Some of them who gathered Thursday afternoon at the center on Pilgrim Mill Road to welcome her and her four Paralympic medals – three gold and one silver – back to the family have grown taller than her since she last saw them.

At 4-foot-3, the 20-year-old Loyola University Maryland is used to people being taller than her.

Coan, a former Cumming Waves swimmer, competed in the 2016 Paralympic Games in Rio de Janeiro, Brazil and brought back swag – three gold medals in the 100m freestyle, 400m freestyle and 50m freestyle and a silver in the 4x100m freestyle relay.

During a press conference filled with kids and local swimmers, Coan answered questions like how did she win, and how much does she practice, and what does she eat to prepare for a race.
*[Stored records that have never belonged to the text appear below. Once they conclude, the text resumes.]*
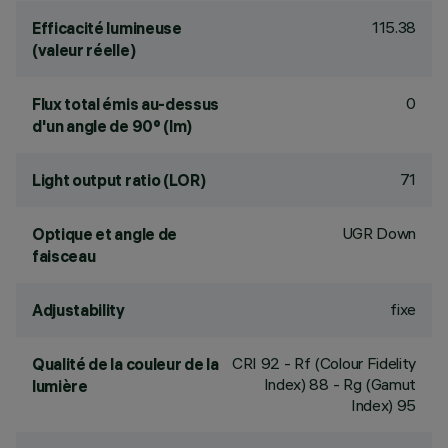
115.38
Efficacité lumineuse
(valeur réelle)
0
Flux total émis au-dessus
d'un angle de 90° (lm)
71
Light output ratio (LOR)
UGR Down
Optique et angle de
faisceau
fixe
Adjustability
CRI
92
- Rf (Colour Fidelity
Qualité de la couleur de la
Index) 88 - Rg (Gamut
lumière
Index) 95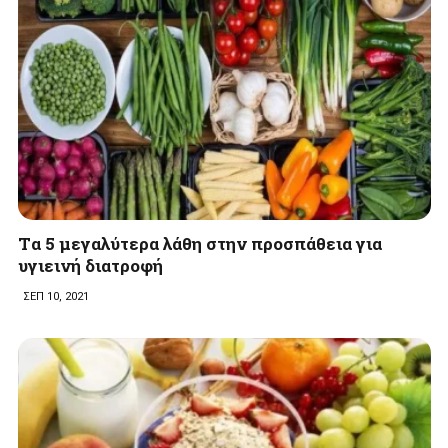
Tα 5 μεγαλύτερα λάθη στην προσπάθεια για
υγιεινή διατροφή
ΣΕΠ 10, 2021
“Lots of hard work. And lots of swimming,” she said. “And I’ve also had lots of support, too. This wasn’t just me.”

Being born with osteogenesis imperfecta has made her life different, sometimes hard, many times painful, but it has not stopped her from achieving what most can only dream of – becoming an Olympian.

A two-time Paralympian, at that, having competed in her first Games in London in 2012.

The genetic disorder, commonly referred to as brittle bone disease, causes Coan’s bones to break easily, sometimes with little or no apparent cause. It has made for a painful and unsteady life on solid ground, but in the water, she is home.

“The water is where I’ve always just felt safe,” she said.

As a child, her brothers were on the swim team while she was in aquatic therapy. When she saw how much fun they were having, she wanted to join the swim team, too.

The Cumming Waves, too, is home.

“We say this is a family,” said her mother, Teresa Coan. It’s our swim family.”

The young swimmer said one of the best parts of this whirlwind has been giving back to the kids, seeing their faces when they get to hold a medal, showing them that hard work can pay off, that achieving your dreams is possible no matter what.

“That’s,” she said, “is what it’s all about.”